WHAT YOU WILL DO:
Locate the string "населения" in the records below. Copy every line where it occurs.

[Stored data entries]
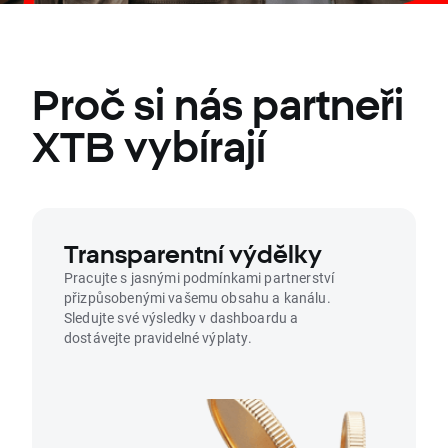
Proč si nás partneři
XTB vybírají
Transparentní výdělky
Pracujte s jasnými podmínkami partnerství
přizpůsobenými vašemu obsahu a kanálu.
Sledujte své výsledky v dashboardu a
dostávejte pravidelné výplaty.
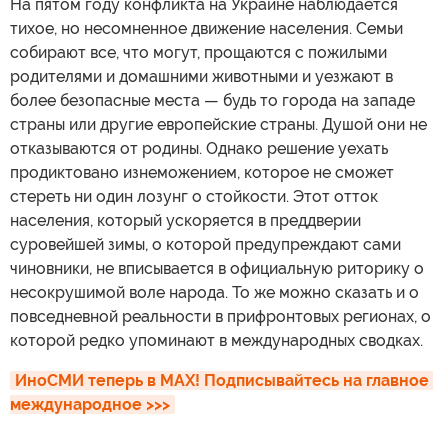
На пятом году конфликта на Украине наблюдается
тихое, но несомненное движение населения. Семьи
собирают все, что могут, прощаются с пожилыми
родителями и домашними животными и уезжают в
более безопасные места — будь то города на западе
страны или другие европейские страны. Душой они не
отказываются от родины. Однако решение уехать
продиктовано изнеможением, которое не сможет
стереть ни один лозунг о стойкости. Этот отток
населения, который ускоряется в преддверии
суровейшей зимы, о которой предупреждают сами
чиновники, не вписывается в официальную риторику о
несокрушимой воле народа. То же можно сказать и о
повседневной реальности в прифронтовых регионах, о
которой редко упоминают в международных сводках.
ИноСМИ теперь в MAX! Подписывайтесь на главное 
международное >>>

RESULT FOR THIS EXERCISE:
тихое, но несомненное движение населения. Семьи
населения, который ускоряется в преддверии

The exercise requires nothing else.